Ironically the prevailing attitude among clinicians remains; “healthcare does not consider itself a process or system industry” therefore, it is not one which would significantly benefit from leveraging technology to improve its processes. As a data science community within the healthcare industry, we must all push the envelope to demonstrate that Healthcare has a lot to gain by becoming more efficient and effective via process improvement technologies as it clearly has done by embracing clinical improvement technologies.
Dale Schroyer, a certified data scientist, and ProModel’s leading healthcare simulation expert overheard these comments while attending an immersion workshop on RCA, or root cause analysis, at the NPSF Patient Safety Congress earlier this year.
This program looked at what hospitals do when an adverse event occurs. According to the workshop instructors, Dr. James P. Bagian and Mr. Joseph M. DeRosier, “Usually, such events occur because of system faults or failures, not necessarily human error. The challenge is determining what the faults in the system are, how they can be fixed and instituting actions to fix them and measure those fixes.”
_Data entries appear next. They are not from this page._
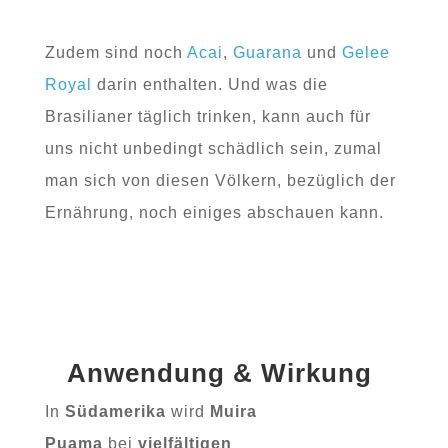
Zudem sind noch
Acai
,
Guarana
und
Gelee
Royal
darin enthalten. Und was die
Brasilianer täglich trinken, kann auch für
uns nicht unbedingt schädlich sein, zumal
man sich von diesen Völkern, bezüglich der
Ernährung, noch einiges abschauen kann.
Anwendung & Wirkung
In
Südamerika
wird
Muira
Puama
bei
vielfältigen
Schroyer found it a fascinating topic because of the similarities to what is done in the aerospace industry in which he started his career. One of the instructors was also from the aerospace industry. Both instructors teach at the University of Michigan which is also Schroyer’s alma mater.
From listening and interacting with conference attendees, most of whom were nurses and doctors, Schroyer observed that healthcare does not consider itself a process industry. However, the mere fact that doctors and nurses were having the conversation is a considerable step in the right direction.
Many in attendance wanted to know what techniques would best serve them in convincing their coworkers back home that the system approach is a good and necessary one for the healthcare industry that can benefit patients, hospitals, nurses and physicians. Using a predictive/prescriptive analytic tool such as discrete event simulation (DES) is one possible approach.
Schroyer spoke with the instructors, as well as other attendees, about simulation as a tool to improve patient flow and other hospital system shortfalls. They mentioned that the barriers to simulation are many such as a long, cumbersome learning curve.
ProModel and others are now developing DES and machine learning based tools with easier user interfaces, and with the DES and algorithms embedded and custom configured into the software for each hospital so that the end user no longer needs to be a programmer to be successful.
The aerospace and airline industries have been using predictive and prescriptive analytics for years, which was the source of inspiration for the following infographic. The airline industry is a “high reliability” industry, as is healthcare. Systems providing both predictive and prescriptive technologies provide operational insights and deliver specific action plans to enhance patient outcomes, lower costs and drive additional revenues.